The Trans-Pacific Partnership: An Economic Hard-Power Weapon?

June 5, 2015 Topic: Economics Region: Asia Blog Brand: The Buzz Tags: TPPTrans-Pacific PartnershipChina

The Trans-Pacific Partnership: An Economic Hard-Power Weapon?

The ultimate weapon? You make the call. 

 

Consider the Trans-Pacific Partnership as an economic hard power weapon.

The TPP can’t deal out death like the US 7th Fleet. But a lot of the language used about the TPP is more geopolitics than geoeconomics.

 

The TPP is an attempt to shape Asia’s strategic environment, a hedging device and a major expression of the U.S. rebalance. The TPP is about boosting U.S. power and excluding China’s power. The TPP is zero sum—members are supposed to win and non-members miss the benefits. Plenty of hard power in all that.

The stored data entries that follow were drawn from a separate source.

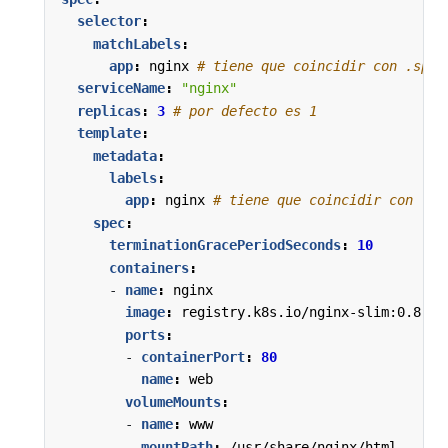
selector
:
matchLabels
:
app
:
nginx
# tiene que coincidir con .spec
serviceName
:
"nginx"
replicas
:
3
# por defecto es 1
template
:
metadata
:
labels
:
app
:
nginx
# tiene que coincidir con .sp
spec
:
terminationGracePeriodSeconds
:
10
containers
:
- 
name
:
nginx
image
:
registry.k8s.io/nginx-slim:0.8
ports
:
- 
containerPort
:
80
name
:
web
volumeMounts
:
- 
name
:
www
mountPath
:
/usr/share/nginx/html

As previously argued, the TPP is about who rules and who writes the rules.

That was the proposition Barack Obama put in his State of the Union address, and repeated in his interview with the Wall Street Journal:

“If we don’t write the rules, China will write the rules out in that region.”

As an expression of U.S. rule making, what will the TPP mean for Asian geopolitics if it comes into existence? Let’s make a few big assumptions. Assume the U.S. Congress does give approval to the TPP fast-track. Japan and America would then quickly resolve their bilateral arguments. Tokyo and Washington are “very close to a deal,” according to Yoshiji Nogami, former Vice-Minister of Foreign Affairs, and now president of the Japan Institute of International Affairs.

It’ll be a remarkable achievement if the U.S. and Japan can agree on a deep and broad free trade agreement. China is a potent force, indeed, if it can produce such a deal between the world’s first and third biggest economies.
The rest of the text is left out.